== ENTRIES SHOWN

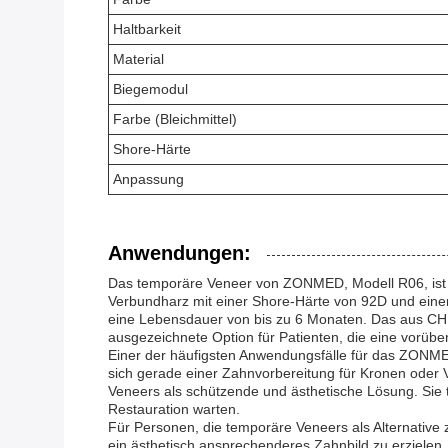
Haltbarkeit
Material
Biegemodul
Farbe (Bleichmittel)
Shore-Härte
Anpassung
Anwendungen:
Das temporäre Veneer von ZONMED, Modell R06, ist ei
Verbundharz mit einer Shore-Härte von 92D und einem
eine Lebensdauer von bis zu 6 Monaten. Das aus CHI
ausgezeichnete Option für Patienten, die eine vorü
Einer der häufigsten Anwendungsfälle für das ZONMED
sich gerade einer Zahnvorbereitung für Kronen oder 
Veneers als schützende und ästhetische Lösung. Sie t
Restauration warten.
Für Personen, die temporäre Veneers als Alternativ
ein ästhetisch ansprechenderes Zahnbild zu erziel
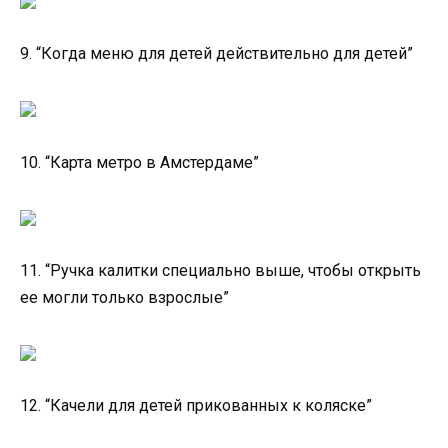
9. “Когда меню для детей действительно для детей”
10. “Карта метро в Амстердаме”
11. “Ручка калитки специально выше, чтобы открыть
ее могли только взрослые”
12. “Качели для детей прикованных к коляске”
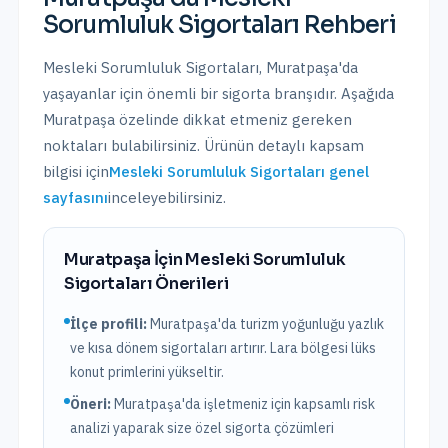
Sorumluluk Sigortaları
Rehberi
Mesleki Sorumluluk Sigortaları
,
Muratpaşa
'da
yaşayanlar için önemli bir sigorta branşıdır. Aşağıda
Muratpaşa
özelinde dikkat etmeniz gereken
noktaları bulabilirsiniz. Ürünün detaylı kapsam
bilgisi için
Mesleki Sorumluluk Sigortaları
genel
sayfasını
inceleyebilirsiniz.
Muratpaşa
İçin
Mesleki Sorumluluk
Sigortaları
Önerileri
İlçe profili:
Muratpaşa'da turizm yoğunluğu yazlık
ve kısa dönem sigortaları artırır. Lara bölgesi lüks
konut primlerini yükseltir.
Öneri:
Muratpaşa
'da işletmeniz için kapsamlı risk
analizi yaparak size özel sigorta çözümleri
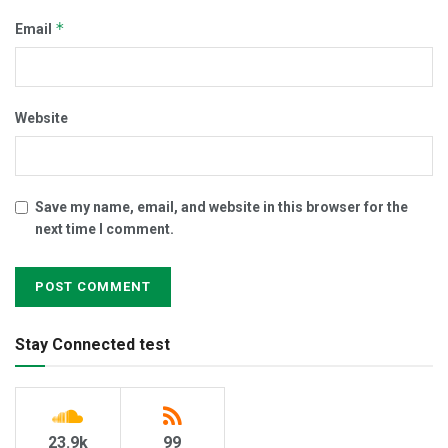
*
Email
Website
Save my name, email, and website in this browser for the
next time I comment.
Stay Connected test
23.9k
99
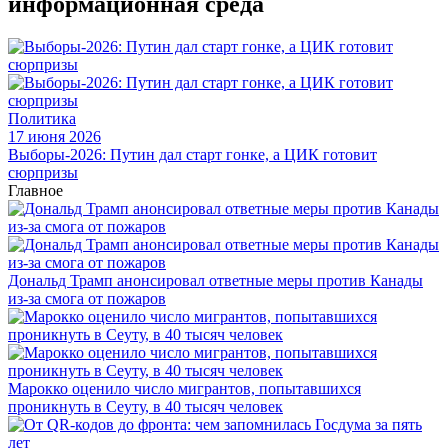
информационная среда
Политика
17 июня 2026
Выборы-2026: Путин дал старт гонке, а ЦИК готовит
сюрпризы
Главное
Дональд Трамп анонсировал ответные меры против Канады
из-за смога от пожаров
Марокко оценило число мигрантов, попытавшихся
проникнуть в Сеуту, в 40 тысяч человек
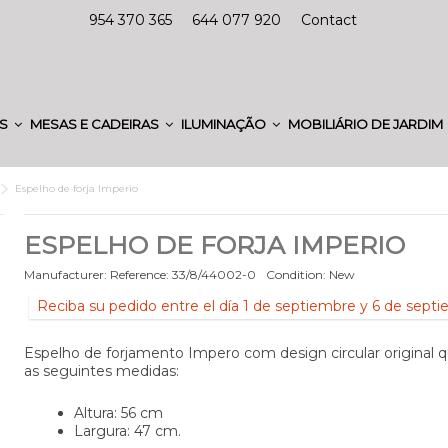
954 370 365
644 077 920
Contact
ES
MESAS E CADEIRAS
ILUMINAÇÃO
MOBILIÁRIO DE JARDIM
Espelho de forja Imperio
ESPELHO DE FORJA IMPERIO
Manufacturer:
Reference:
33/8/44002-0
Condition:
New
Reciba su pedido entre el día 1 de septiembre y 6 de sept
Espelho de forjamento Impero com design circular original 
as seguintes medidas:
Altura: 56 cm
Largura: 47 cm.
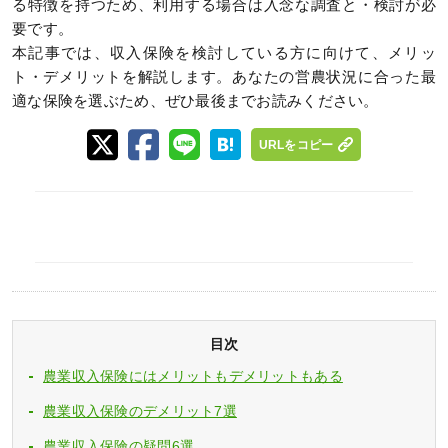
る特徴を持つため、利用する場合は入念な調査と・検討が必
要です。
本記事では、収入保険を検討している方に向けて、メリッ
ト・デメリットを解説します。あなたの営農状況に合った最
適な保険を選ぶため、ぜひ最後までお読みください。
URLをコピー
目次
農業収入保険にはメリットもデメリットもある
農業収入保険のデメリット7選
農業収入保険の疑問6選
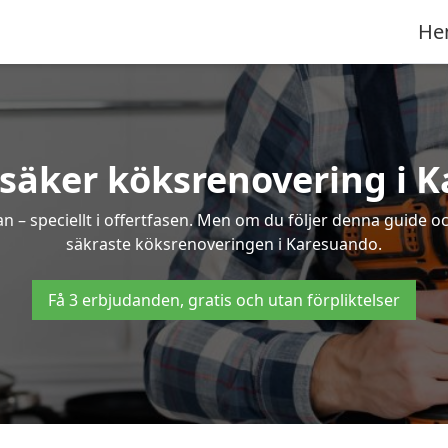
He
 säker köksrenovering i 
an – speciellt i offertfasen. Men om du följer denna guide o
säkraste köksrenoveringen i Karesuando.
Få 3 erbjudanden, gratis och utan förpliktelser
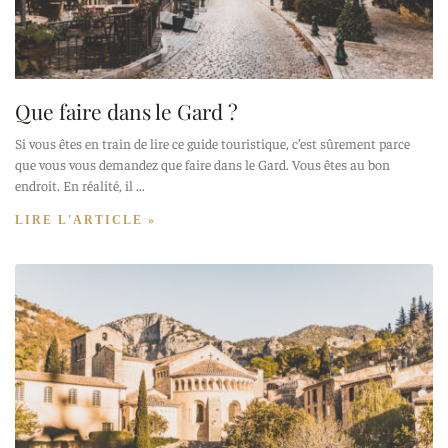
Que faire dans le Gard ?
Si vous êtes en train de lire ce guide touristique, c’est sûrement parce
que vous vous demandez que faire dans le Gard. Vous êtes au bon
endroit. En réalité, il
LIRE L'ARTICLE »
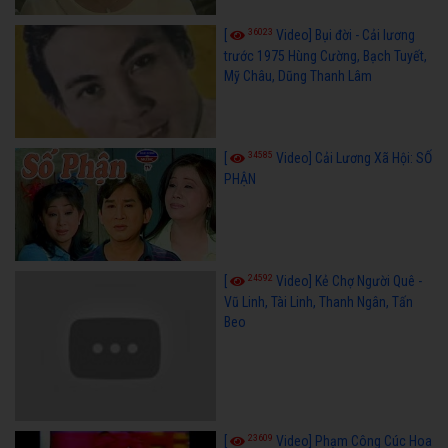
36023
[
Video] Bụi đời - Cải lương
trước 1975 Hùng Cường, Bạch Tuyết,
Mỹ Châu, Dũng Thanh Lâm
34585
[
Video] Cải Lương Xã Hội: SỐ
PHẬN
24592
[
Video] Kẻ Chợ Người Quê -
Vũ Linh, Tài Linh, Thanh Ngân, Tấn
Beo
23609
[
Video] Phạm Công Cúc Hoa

====
== ENTRIES SHOWN

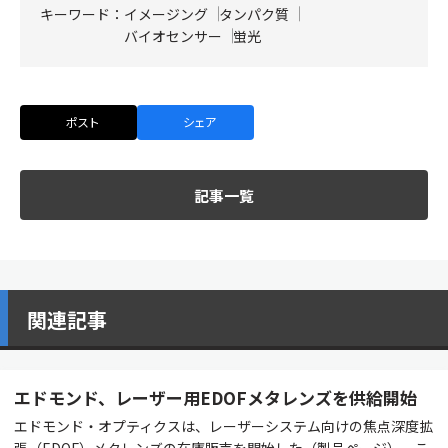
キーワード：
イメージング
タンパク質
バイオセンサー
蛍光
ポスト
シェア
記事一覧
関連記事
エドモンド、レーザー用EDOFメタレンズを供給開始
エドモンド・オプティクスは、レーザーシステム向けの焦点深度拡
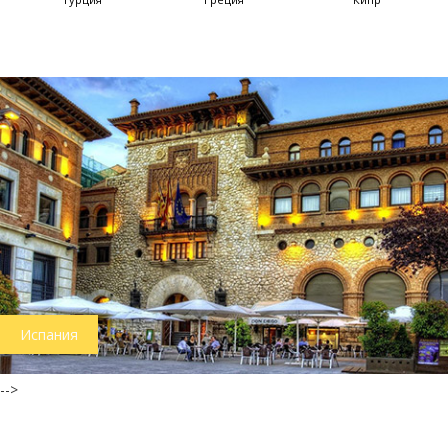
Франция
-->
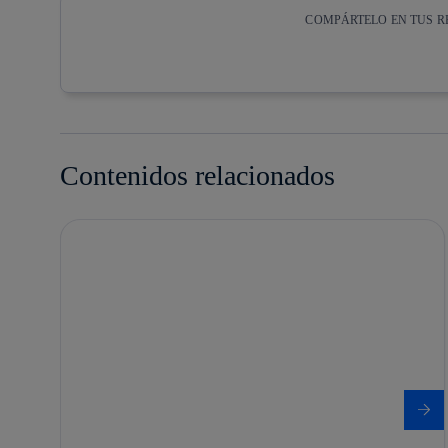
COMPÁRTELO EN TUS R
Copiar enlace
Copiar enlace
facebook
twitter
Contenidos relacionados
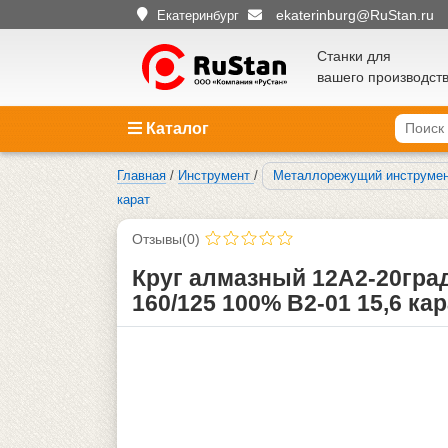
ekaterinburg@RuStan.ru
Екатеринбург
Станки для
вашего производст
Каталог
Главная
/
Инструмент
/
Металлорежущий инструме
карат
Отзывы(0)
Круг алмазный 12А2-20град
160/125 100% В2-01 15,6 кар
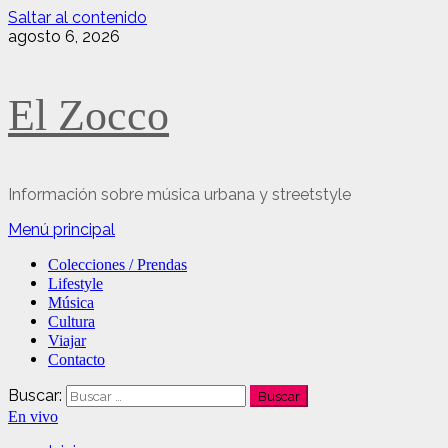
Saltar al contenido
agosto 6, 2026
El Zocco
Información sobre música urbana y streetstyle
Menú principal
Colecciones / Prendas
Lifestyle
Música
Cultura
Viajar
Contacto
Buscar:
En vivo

====

WORK TASK: The expected result is every line above containing the string "Shore".

TASK SOLUTION:
Shore-Härte
Verbundharz mit einer Shore-Härte von 92D und einem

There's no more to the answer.